Phoenixville, Pennsylvania: 1900. Notebook. This 8”x10” journal 152 pages of which approximately two-thirds are filled with text. Four additional pages of text are laid in. The handwriting is legible, binding sound, and hinges intact. The reattached front free endpaper is inscribed, “M. Emilie Evans / Phoenixville Hospital / Penna. / Nov. 14, 1900.” The cover is worn and soiled and the spine covering is missing. Overall, in nice shape.
In addition to technical matters, her notes include references to bedside manners as well, such as:
“Women in labor are very impressible, quick to observe and frequently wrongly interpret even trifling indiscretions of word or act. . .. It would be dreadful for a nurse to lose self control. . ..”
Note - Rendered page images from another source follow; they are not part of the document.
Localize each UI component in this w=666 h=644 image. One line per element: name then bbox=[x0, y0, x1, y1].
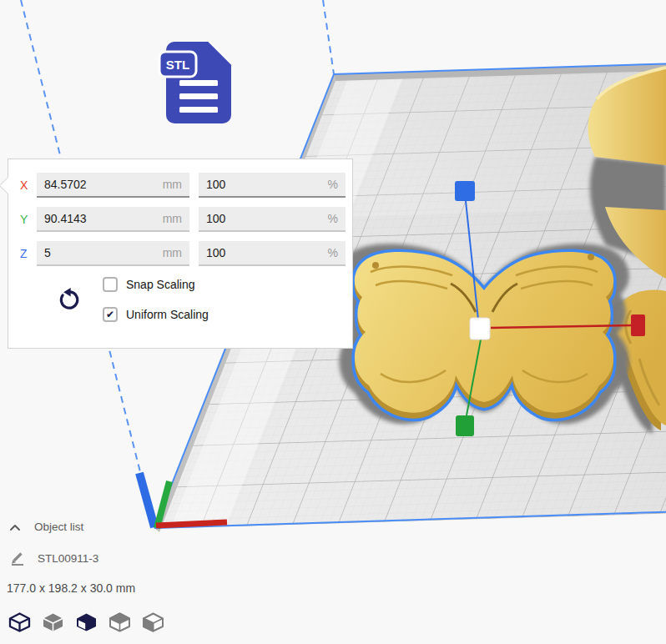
reset-arrow-icon bbox=[56, 287, 81, 312]
cube-navy-white-face-icon bbox=[75, 612, 98, 632]
view-left-button[interactable] bbox=[108, 611, 132, 633]
scale-y-percent-input[interactable]: 100 % bbox=[199, 207, 346, 232]
uniform-scaling-checkbox[interactable]: ✔ Uniform Scaling bbox=[103, 306, 209, 323]
object-item-name: STL00911-3 bbox=[38, 552, 98, 565]
cube-gray-side-icon bbox=[142, 612, 164, 632]
scale-x-percent-input[interactable]: 100 % bbox=[199, 173, 346, 198]
snap-scaling-checkbox[interactable]: ✔ Snap Scaling bbox=[103, 276, 209, 293]
camera-view-buttons bbox=[8, 611, 165, 633]
checkbox-box: ✔ bbox=[103, 277, 118, 292]
scale-handle-z[interactable] bbox=[455, 181, 475, 201]
cube-solid-gray-icon bbox=[42, 612, 64, 632]
scale-z-percent-input[interactable]: 100 % bbox=[199, 241, 346, 266]
scale-tool-panel: X 84.5702 mm 100 % Y 90.4143 mm 100 % Z … bbox=[8, 158, 353, 349]
unit-mm: mm bbox=[163, 178, 182, 191]
checkmark-icon: ✔ bbox=[106, 309, 114, 319]
axis-y-label: Y bbox=[20, 213, 33, 226]
scale-handle-center[interactable] bbox=[470, 318, 490, 340]
unit-percent: % bbox=[328, 246, 338, 259]
unit-mm: mm bbox=[163, 246, 182, 259]
object-list-toggle[interactable]: Object list bbox=[8, 521, 83, 533]
scale-x-mm-input[interactable]: 84.5702 mm bbox=[37, 173, 189, 198]
stl-badge-label: STL bbox=[166, 58, 189, 72]
stl-file-icon: STL bbox=[158, 42, 240, 125]
cube-wireframe-icon bbox=[8, 612, 31, 632]
chevron-up-icon bbox=[8, 523, 22, 531]
scale-handle-y[interactable] bbox=[456, 415, 474, 436]
axis-z-label: Z bbox=[20, 247, 33, 260]
view-3d-button[interactable] bbox=[8, 611, 32, 633]
scale-row-y: Y 90.4143 mm 100 % bbox=[20, 207, 352, 232]
cube-gray-top-icon bbox=[108, 612, 131, 632]
scale-handle-x[interactable] bbox=[631, 314, 645, 336]
view-front-button[interactable] bbox=[42, 611, 65, 633]
scale-row-z: Z 5 mm 100 % bbox=[20, 241, 352, 266]
view-right-button[interactable] bbox=[142, 611, 165, 633]
pencil-edit-icon bbox=[10, 551, 25, 566]
object-dimensions: 177.0 x 198.2 x 30.0 mm bbox=[7, 581, 135, 595]
checkbox-box: ✔ bbox=[103, 307, 118, 322]
butterfly-antenna-hole bbox=[588, 254, 594, 260]
scale-row-x: X 84.5702 mm 100 % bbox=[20, 173, 352, 198]
unit-mm: mm bbox=[163, 212, 182, 225]
scale-z-mm-input[interactable]: 5 mm bbox=[37, 241, 189, 266]
object-list-item[interactable]: STL00911-3 bbox=[10, 551, 98, 566]
unit-percent: % bbox=[328, 178, 338, 191]
butterfly-antenna-hole bbox=[372, 262, 379, 269]
reset-scale-button[interactable] bbox=[54, 285, 83, 314]
axis-x-label: X bbox=[20, 179, 33, 192]
scale-y-mm-input[interactable]: 90.4143 mm bbox=[37, 207, 189, 232]
object-list-title: Object list bbox=[34, 521, 83, 533]
unit-percent: % bbox=[328, 212, 338, 225]
view-top-button[interactable] bbox=[75, 611, 98, 633]
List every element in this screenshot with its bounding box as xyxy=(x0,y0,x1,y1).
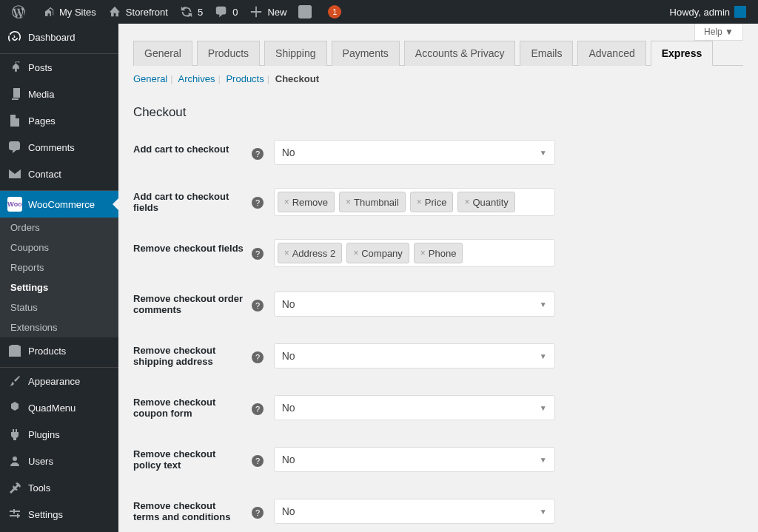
yoast-bar[interactable] xyxy=(292,0,322,24)
remove-coupon-select[interactable]: No▼ xyxy=(274,395,555,420)
my-sites-label: My Sites xyxy=(59,7,96,18)
settings-form: Add cart to checkout ? No▼ Add cart to c… xyxy=(133,129,743,532)
menu-woocommerce[interactable]: WooWooCommerce xyxy=(0,191,118,218)
subnav-products[interactable]: Products xyxy=(226,73,264,84)
remove-order-comments-value: No xyxy=(282,298,295,310)
menu-settings[interactable]: Settings xyxy=(0,501,118,528)
sub-orders[interactable]: Orders xyxy=(0,218,118,238)
menu-products[interactable]: Products xyxy=(0,337,118,364)
section-title: Checkout xyxy=(133,105,743,120)
sub-status[interactable]: Status xyxy=(0,297,118,317)
tag-remove[interactable]: ×Remove xyxy=(278,192,335,212)
tab-shipping[interactable]: Shipping xyxy=(264,41,327,66)
sliders-icon xyxy=(7,507,22,522)
tab-express[interactable]: Express xyxy=(651,41,713,66)
new-content[interactable]: New xyxy=(244,0,292,24)
help-icon[interactable]: ? xyxy=(252,455,264,467)
pin-icon xyxy=(7,60,22,75)
add-cart-value: No xyxy=(282,147,295,158)
close-icon[interactable]: × xyxy=(284,197,289,207)
chevron-down-icon: ▼ xyxy=(540,352,547,360)
remove-policy-value: No xyxy=(282,454,295,465)
menu-contact[interactable]: Contact xyxy=(0,161,118,187)
admin-bar: My Sites Storefront 5 0 New 1 Howdy, adm… xyxy=(0,0,758,24)
sub-reports[interactable]: Reports xyxy=(0,257,118,277)
svg-point-1 xyxy=(13,457,17,461)
sub-nav: General| Archives| Products| Checkout xyxy=(133,66,743,92)
tab-general[interactable]: General xyxy=(133,41,192,66)
close-icon[interactable]: × xyxy=(417,197,422,207)
tab-emails[interactable]: Emails xyxy=(520,41,573,66)
tab-products[interactable]: Products xyxy=(197,41,260,66)
tag-price[interactable]: ×Price xyxy=(410,192,454,212)
tag-quantity[interactable]: ×Quantity xyxy=(457,192,514,212)
field-remove-order-comments-label: Remove checkout order comments xyxy=(133,278,252,330)
field-remove-terms-label: Remove checkout terms and conditions xyxy=(133,485,252,532)
menu-appearance[interactable]: Appearance xyxy=(0,368,118,394)
menu-pages[interactable]: Pages xyxy=(0,107,118,134)
close-icon[interactable]: × xyxy=(346,197,351,207)
menu-comments[interactable]: Comments xyxy=(0,134,118,161)
add-cart-select[interactable]: No▼ xyxy=(274,140,555,165)
sub-extensions[interactable]: Extensions xyxy=(0,317,118,337)
close-icon[interactable]: × xyxy=(284,248,289,258)
subnav-checkout: Checkout xyxy=(275,73,319,84)
help-icon[interactable]: ? xyxy=(252,148,264,160)
tag-company[interactable]: ×Company xyxy=(346,243,409,263)
updates[interactable]: 5 xyxy=(174,0,209,24)
tab-payments[interactable]: Payments xyxy=(332,41,400,66)
menu-posts-label: Posts xyxy=(28,62,53,73)
remove-policy-select[interactable]: No▼ xyxy=(274,447,555,472)
field-remove-fields-label: Remove checkout fields xyxy=(133,228,252,278)
brush-icon xyxy=(7,374,22,388)
help-icon[interactable]: ? xyxy=(252,351,264,363)
howdy[interactable]: Howdy, admin xyxy=(664,0,752,24)
chevron-down-icon: ▼ xyxy=(540,456,547,464)
field-add-cart-fields-label: Add cart to checkout fields xyxy=(133,176,252,228)
help-icon[interactable]: ? xyxy=(252,403,264,415)
close-icon[interactable]: × xyxy=(464,197,469,207)
sub-coupons[interactable]: Coupons xyxy=(0,238,118,257)
tag-phone[interactable]: ×Phone xyxy=(414,243,463,263)
help-icon[interactable]: ? xyxy=(252,197,264,209)
notifications[interactable]: 1 xyxy=(322,0,347,24)
menu-tools[interactable]: Tools xyxy=(0,474,118,501)
menu-plugins-label: Plugins xyxy=(28,429,60,440)
close-icon[interactable]: × xyxy=(420,248,426,258)
menu-media[interactable]: Media xyxy=(0,81,118,107)
menu-users[interactable]: Users xyxy=(0,448,118,474)
wp-logo[interactable] xyxy=(6,0,36,24)
field-remove-coupon-label: Remove checkout coupon form xyxy=(133,382,252,434)
help-tab[interactable]: Help ▼ xyxy=(694,24,743,41)
my-sites[interactable]: My Sites xyxy=(36,0,102,24)
help-icon[interactable]: ? xyxy=(252,300,264,312)
tab-accounts[interactable]: Accounts & Privacy xyxy=(404,41,516,66)
tag-thumbnail[interactable]: ×Thumbnail xyxy=(339,192,406,212)
menu-settings-label: Settings xyxy=(28,509,63,520)
comments-bar[interactable]: 0 xyxy=(209,0,244,24)
remove-shipping-select[interactable]: No▼ xyxy=(274,343,555,368)
menu-quadmenu[interactable]: QuadMenu xyxy=(0,394,118,421)
help-icon[interactable]: ? xyxy=(252,248,264,260)
remove-terms-select[interactable]: No▼ xyxy=(274,499,555,524)
subnav-archives[interactable]: Archives xyxy=(178,73,215,84)
help-icon[interactable]: ? xyxy=(252,507,264,519)
menu-plugins[interactable]: Plugins xyxy=(0,421,118,448)
sub-settings[interactable]: Settings xyxy=(0,277,118,297)
users-icon xyxy=(7,454,22,468)
menu-dashboard[interactable]: Dashboard xyxy=(0,24,118,50)
admin-sidebar: Dashboard Posts Media Pages Comments Con… xyxy=(0,24,118,532)
tag-address2[interactable]: ×Address 2 xyxy=(278,243,343,263)
add-cart-fields-tags[interactable]: ×Remove ×Thumbnail ×Price ×Quantity xyxy=(274,188,555,216)
subnav-general[interactable]: General xyxy=(133,73,167,84)
remove-order-comments-select[interactable]: No▼ xyxy=(274,292,555,317)
close-icon[interactable]: × xyxy=(353,248,358,258)
woocommerce-icon: Woo xyxy=(7,197,22,212)
site-name[interactable]: Storefront xyxy=(102,0,174,24)
field-remove-shipping-label: Remove checkout shipping address xyxy=(133,330,252,382)
menu-products-label: Products xyxy=(28,346,66,357)
tab-advanced[interactable]: Advanced xyxy=(577,41,645,66)
svg-rect-0 xyxy=(298,5,312,18)
remove-fields-tags[interactable]: ×Address 2 ×Company ×Phone xyxy=(274,239,555,267)
menu-posts[interactable]: Posts xyxy=(0,54,118,81)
The Phoenixville hospital was founded in 1893 to expedite the treatment the large number of injuries that occurred at the Phoenix Iron Company in lieu of patients being transported to Philadelphia by train. The contents appear to primarily be notes recorded by Emilie from lectures that she attended. They include:
Anatomy and Osteology
Bacteriology
Care for mother and child during puerperium
Circulatory system
Contagious disease
Death
Delivery
Diseases of skin
Digestion
Drugs and their uses
Fevers and fever nursing
Food and Digestion
General observations
Histology. Cells and cell tissue
Normal Labor
Obstetrics
The patient
Poisons and their antidotes
Pregnancy
Splints
Sudden Insensibility
Surgical Cleanliness and Asepsis
Tuberculosis
. Very good. Item #009882Uncommon. At the time of listing, no similar nurse training journals are for sale in the trade. None are listed by the Rare Book Hub as having appeared at auction, and OCLC identifies three as being held by institutions.